Bu milletin karakteri ne kitaba sığar ne hesaba… Türk milleti için vatan söz konusu olduğunda tereddüt, pazarlık, korku olmaz. Türk önce kıyama kalkar; aklıyla, yüreğiyle, bileğiyle cevap verir. Çünkü bu millet, tarih boyunca varoluşunu kılıcının hakkıyla, imanının ateşiyle yazmıştır.
Malazgirt’te Sultan Alparslan’a bakın… O gün, sayıca katbekat üstün ordulara karşı beyaz kefenini giyip milletiyle birlikte yürüdü. Çünkü mesele vatandı. Alparslan’ın o hamlesi, Asya’dan Avrupa’nın bağrına uzanan Türk medeniyetinin sonsuza dek sürecek varlık manifestosuydu. Korku varsa düşmana aitti, cesaret Türk’ün doğasında…
İstanbul’un fethine bakın… Fatih Sultan Mehmet’in 21 yaşındaki azmi “imkânsız” denen surları yıktı. Ulubatlı Hasan, ok yağmuruna aldırmadan, bedenini siper ederek bayrağı surların tepesine dikti.
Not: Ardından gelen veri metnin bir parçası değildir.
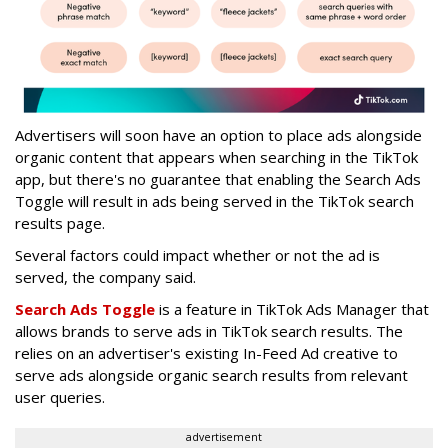
Advertisers will soon have an option to place ads alongside
organic content that appears when searching in the TikTok
app, but there's no guarantee that enabling the Search Ads
Toggle will result in ads being served in the TikTok search
results page.
Several factors could impact whether or not the ad is
served, the company said.
Search Ads Toggle
is
a feature in TikTok Ads Manager that
allows brands to serve ads in TikTok search results. The
relies on an advertiser's existing In-Feed Ad creative to
serve ads alongside organic search results from relevant
user queries.
advertisement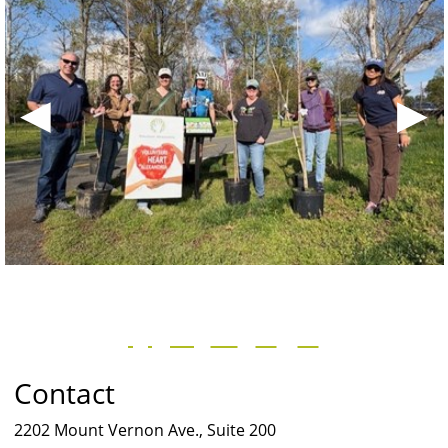
◀
▶
Contact
2202 Mount Vernon Ave., Suite 200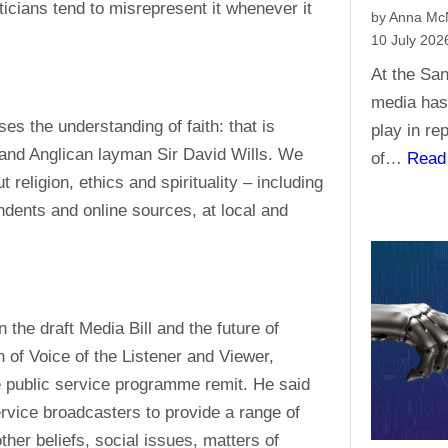
ticians tend to misrepresent it whenever it
by Anna M
10 July 202
At the San
media has 
ses the understanding of faith: that is
play in re
and Anglican layman Sir David Wills. We
of…
Read
religion, ethics and spirituality – including
endents and online sources, at local and
he draft Media Bill and the future of
 of Voice of the Listener and Viewer,
e public service programme remit. He said
service broadcasters to provide a range of
her beliefs, social issues, matters of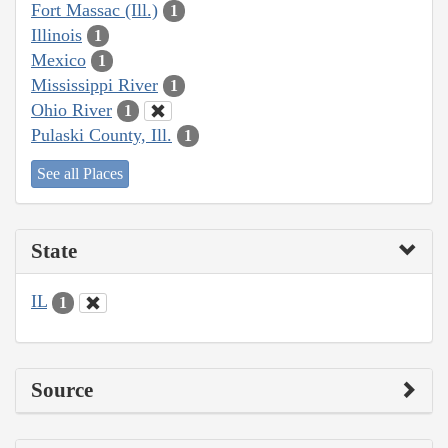
Fort Massac (Ill.)
1
Illinois
1
Mexico
1
Mississippi River
1
Ohio River
1
Pulaski County, Ill.
1
See all Places
State
IL
1
Source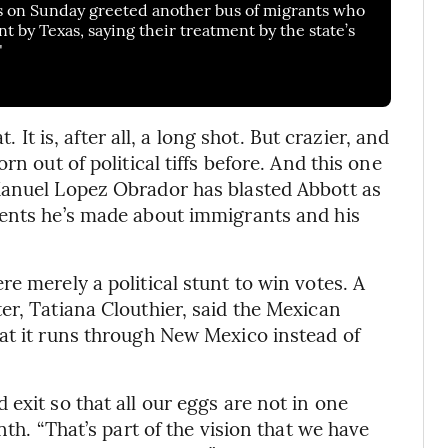
 on Sunday greeted another bus of migrants who
nt by Texas, saying their treatment by the state’s
"
. It is, after all, a long shot. But crazier, and
n out of political tiffs before. And this one
Manuel Lopez Obrador has blasted Abbott as
ments he’s made about immigrants and his
.
e merely a political stunt to win votes. A
er, Tatiana Clouthier, said the Mexican
at it runs through New Mexico instead of
exit so that all our eggs are not in one
nth. “That’s part of the vision that we have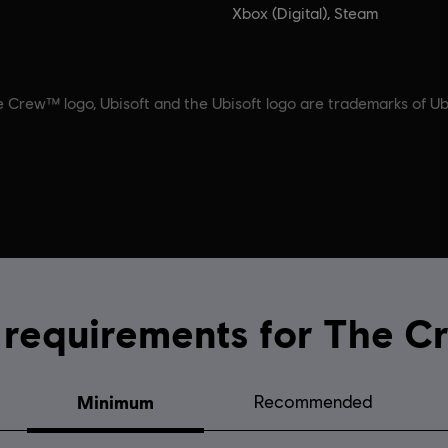
Xbox (Digital), Steam
 Crew™ logo, Ubisoft and the Ubisoft logo are trademarks of Ubi
System requirements for
Minimum
Recommended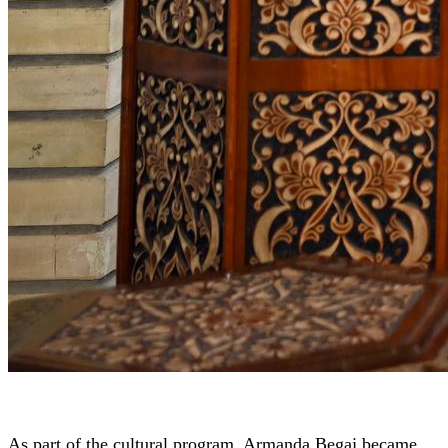
As part of the cultural program, Armanda Begaj became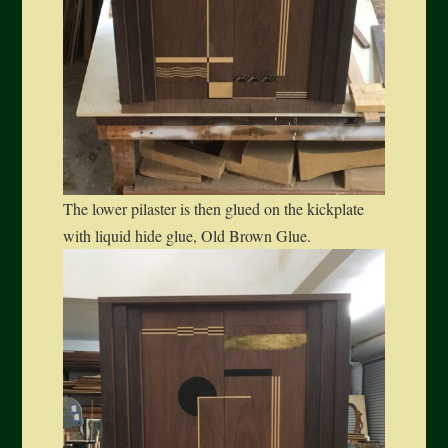
The lower pilaster is then glued on the kickplate
with liquid hide glue, Old Brown Glue.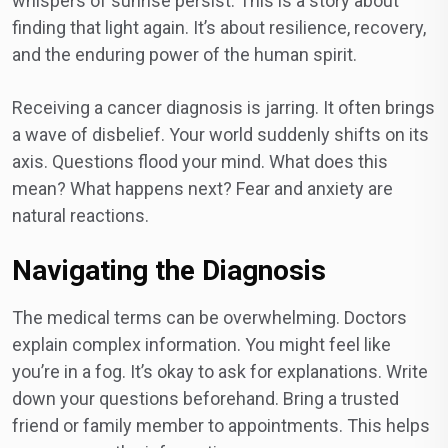
whispers of sunrise persist. This is a story about
finding that light again. It’s about resilience, recovery,
and the enduring power of the human spirit.
Receiving a cancer diagnosis is jarring. It often brings
a wave of disbelief. Your world suddenly shifts on its
axis. Questions flood your mind. What does this
mean? What happens next? Fear and anxiety are
natural reactions.
Navigating the Diagnosis
The medical terms can be overwhelming. Doctors
explain complex information. You might feel like
you’re in a fog. It’s okay to ask for explanations. Write
down your questions beforehand. Bring a trusted
friend or family member to appointments. This helps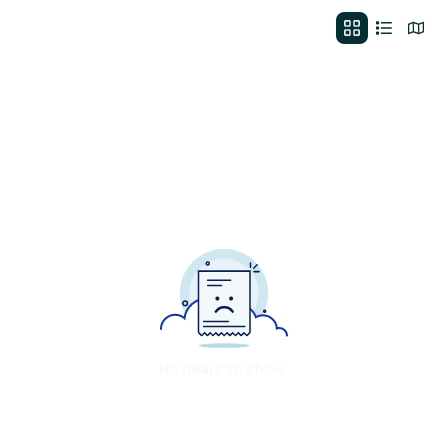
No deals to show.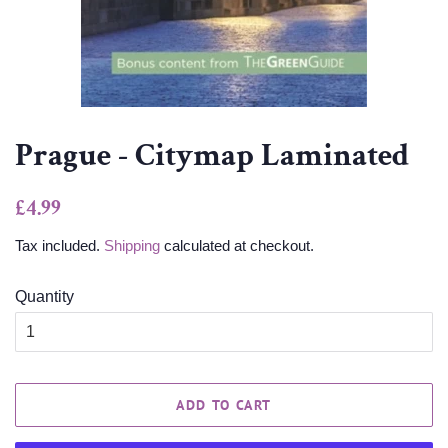
Prague - Citymap Laminated
Regular
Sale
£4.99
price
price
Tax included.
Shipping
calculated at checkout.
Quantity
ADD TO CART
Yıkılmaz sanılan kapılar bir anda Türk’ün iradesiyle aşılmıştı. Çünkü mesele vatandı. Refleks buydu: durmak yok, duraksamak yok; yalnızca fethetmek…
Çanakkale’de Seyit Onbaşı, insan gücünün sınırlarını aşan bir kuvvetle 276 kiloluk mermiyi sırtladı; düşmanın çelikten gemilerine meydan okudu. Nene Hatun, evladının beşiğini değil, vatanın istiklâlini korumaya koştu. Kara Fatma, kolunun ağrısına değil, milletinin namusuna koştu. Çünkü mesele vatandı. Türk’ün refleksi, imanla yoğrulmuş bir cesaretti.
Ve sonra…
Bir milletin kaderini, bir adamın yüreği değiştirdi.
Mustafa Kemal Atatürk!
Mondros’un karanlığında herkes “bitti” derken, o millete dönüp “Düşmanı geldikleri gibi göndeririz” dedi. Samsun’a çıktığında yanında ne ordu vardı ne imkân… Ama Türk milletinin küller altındaki ateşini gördü.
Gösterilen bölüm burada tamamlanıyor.